Le maire de Labgar, Idrissa Diop, a été poignardé, avant-hier, par un conseiller municipal. Samedi dernier, le garde-du-corps du ministre Oumar Guèye a reçu un coup de machette qui lui a sectionné les trois doigts, lors d’un meeting à Bambilor. La semaine dernière, la caravane de Benno Bokk Yaakaar a été attaquée par des gros bras armés de coupe-coupe. Depuis, tout le monde est sur le qui-vive. Dans les rédactions, les journalistes hésitent, désormais, à se rendre sur le terrain pour couvrir les dites caravanes, conscients du danger qui rôde.

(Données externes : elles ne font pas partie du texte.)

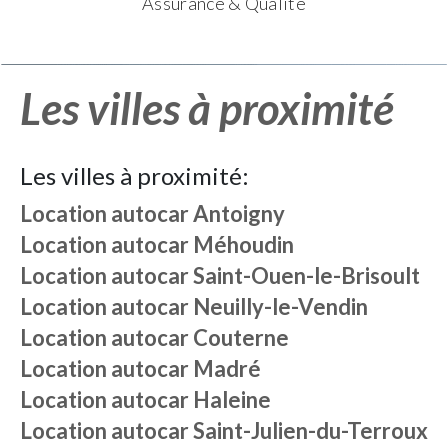
Assurance & Qualité
Les villes à proximité
Les villes à proximité:
Location autocar
Antoigny
Location autocar
Méhoudin
Location autocar
Saint-Ouen-le-Brisoult
Location autocar
Neuilly-le-Vendin
Location autocar
Couterne
Location autocar
Madré
Location autocar
Haleine
Location autocar
Saint-Julien-du-Terroux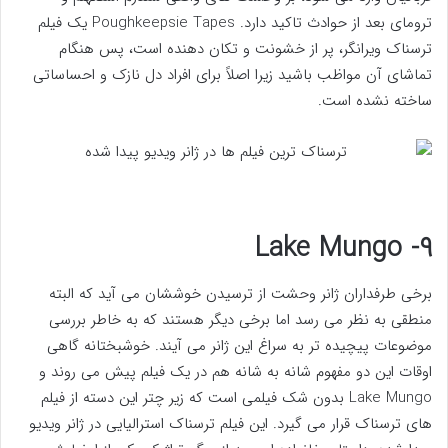
ترومای بعد از حوادث تاکید دارد. Poughkeepsie Tapes یک فیلم
ترسناک ویرانگر، پر از خشونت و تکان دهنده است، پس هنگام
تماشای آن مواظب باشید زیرا اصلاً برای افراد دل نازک و احساساتی
ساخته نشده است.
۹- Lake Mungo
برخی طرفداران ژانر وحشت از ترسیدن خوششان می آید که البته
منطقی به نظر می رسد اما برخی دیگر هستند که به خاطر بررسی
موضوعات پیچیده تر به سراغ این ژانر می آیند. خوشبختانه گاهی
اوقات این دو مفهوم شانه به شانه هم در یک فیلم پیش می روند و
Lake Mungo بدون شک فیلمی است که زیر چتر این دسته از فیلم
های ترسناک قرار می گیرد. این فیلم ترسناک استرالیایی در ژانر ویدیو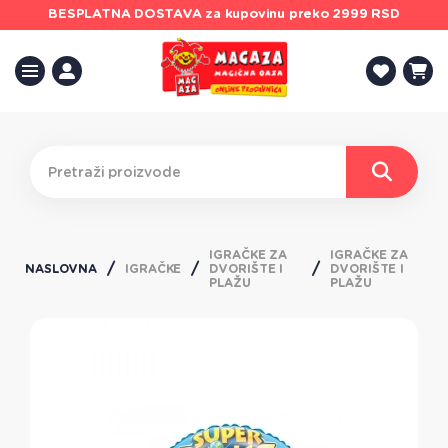
BESPLATNA DOSTAVA
za kupovinu preko 2999 RSD
IGRAČKE ZA
IGRAČKE ZA
NASLOVNA
IGRAČKE
DVORIŠTE I
DVORIŠTE I
PLAŽU
PLAŽU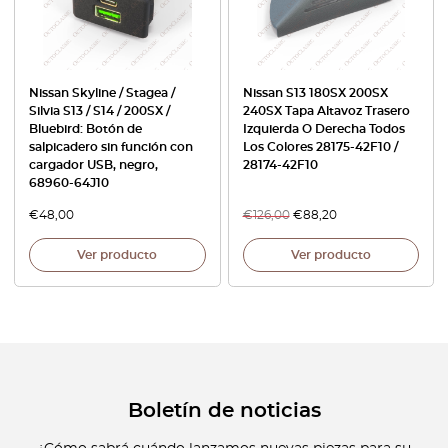
Nissan Skyline / Stagea /
Nissan S13 180SX 200SX
Silvia S13 / S14 / 200SX /
240SX Tapa Altavoz Trasero
Bluebird: Botón de
Izquierda O Derecha Todos
salpicadero sin función con
Los Colores 28175-42F10 /
cargador USB, negro,
28174-42F10
68960-64J10
€
48,00
€
126,00
€
88,20
Ver producto
Ver producto
Boletín de noticias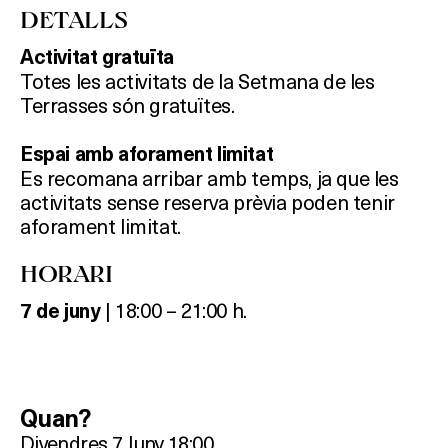
DETALLS
Activitat gratuïta
Totes les activitats de la Setmana de les
Terrasses són gratuïtes.
Espai amb aforament limitat
Es recomana arribar amb temps, ja que les
activitats sense reserva prèvia poden tenir
aforament limitat.
HORARI
| 18:00 – 21:00 h.
7 de juny
Quan?
Divendres 7 Juny 18:00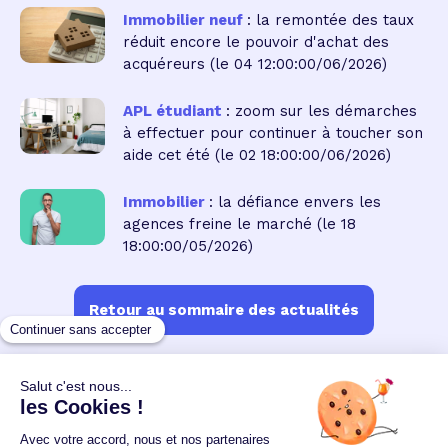
Immobilier neuf
: la remontée des taux
réduit encore le pouvoir d'achat des
acquéreurs
(le 04 12:00:00/06/2026)
APL étudiant
: zoom sur les démarches
à effectuer pour continuer à toucher son
aide cet été
(le 02 18:00:00/06/2026)
Immobilier
: la défiance envers les
agences freine le marché
(le 18
18:00:00/05/2026)
Retour au sommaire des actualités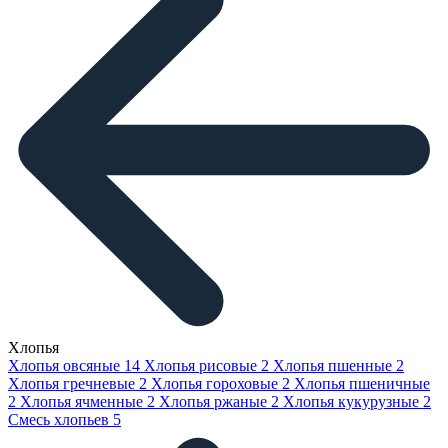
Хлопья
Хлопья овсяные
14
Хлопья рисовые
2
Хлопья пшенные
2
Хлопья гречневые
2
Хлопья гороховые
2
Хлопья пшеничные
2
Хлопья ячменные
2
Хлопья ржаные
2
Хлопья кукурузные
2
Смесь хлопьев
5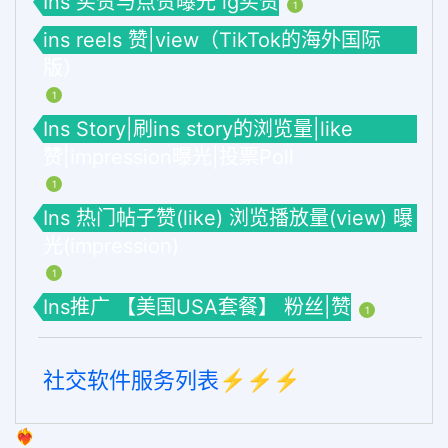
Ins 买赞与点赞曝光 ig买赞
1
ins reels 赞|view（TikTok的海外国际
版）
1
Ins Story|刷ins story的浏览量|like
赞|impression曝光|投票Poll
1
Ins 热门帖子赞(like) 浏览播放量(view) 曝
光(impression)
1
Ins推广 【美国USA套餐】 粉丝|赞
1
社交软件服务列表⚡️⚡️⚡️
❤️‍🔥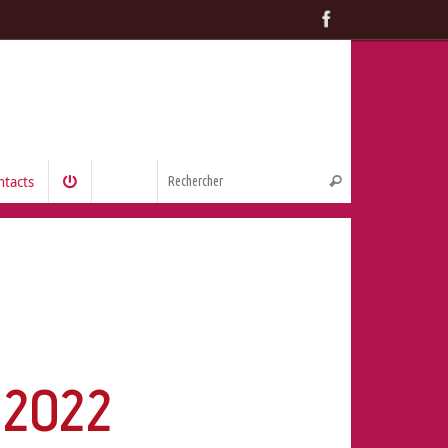
ntacts
 2022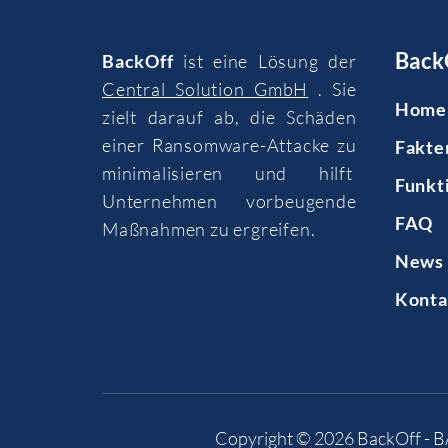
Back
BackOff
ist eine Lösung der
Central Solution GmbH
. Sie
Home
zielt darauf ab, die Schäden
einer Ransomware-Attacke zu
Fakte
minimalisieren und hilft
Funkt
Unternehmen vorbeugende
FAQ
Maßnahmen zu ergreifen.
News 
Konta
Copyright © 2026
BackOff - 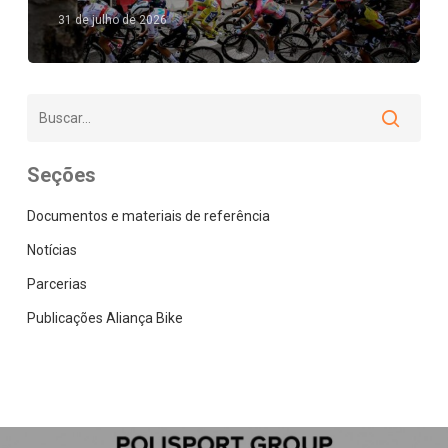
31 de julho de 2026
Seções
Documentos e materiais de referência
Notícias
Parcerias
Publicações Aliança Bike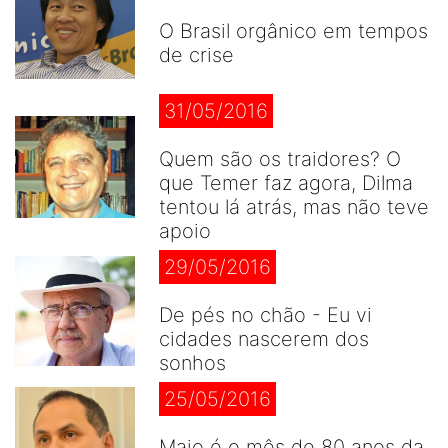
O Brasil orgânico em tempos
de crise
31/05/2016
Quem são os traidores? O
que Temer faz agora, Dilma
tentou lá atrás, mas não teve
apoio
29/05/2016
De pés no chão - Eu vi
cidades nascerem dos
sonhos
25/05/2016
Maio é o mês de 80 anos da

A Dakar dont le périmètre communal est très restreint, il y a une foultitude de caravanes qui sillonnent les rues, tous les jours. Fatalement, elles vont continuer à se croiser, alors qu’il y a une telle inimitié entre certains acteurs politiques en compétition. Le pire est à craindre. D’autant que, pour la plupart de ces convois regorgent de mercenaires à la gâchette facile, aux cerveaux pois chiche, prompts à la castagne et toujours prêts à chercher querelles. Aujourd’hui, il n’est pas seulement du ressort de l’Etat de mettre de l’ordre et de garantir la sécurité des citoyens. Cela incombe à tous les acteurs politiques qui sont en compétition.
Qu’on arrête d’instrumentaliser ces jeunes bodybuildés à l’éducation défaillante. D’ailleurs, jusqu’à quand allons-nous continuer à souffrir cette insupportable conviction de nos chers politiques que rien ne peut entraver leur vaniteuse ascension vers la victoire ou la gloriole ? On n’hésite pas à exploiter la misère de ces pauvres bougres, pour parfois pas grand-chose. Gagner à tout prix ne rime pas avec démocratie. Il nous faut respecter les règles qui régissent notre commun vouloir de vivre ensemble, partout et en tout temps. Et surtout durant cette période de campagne électorale.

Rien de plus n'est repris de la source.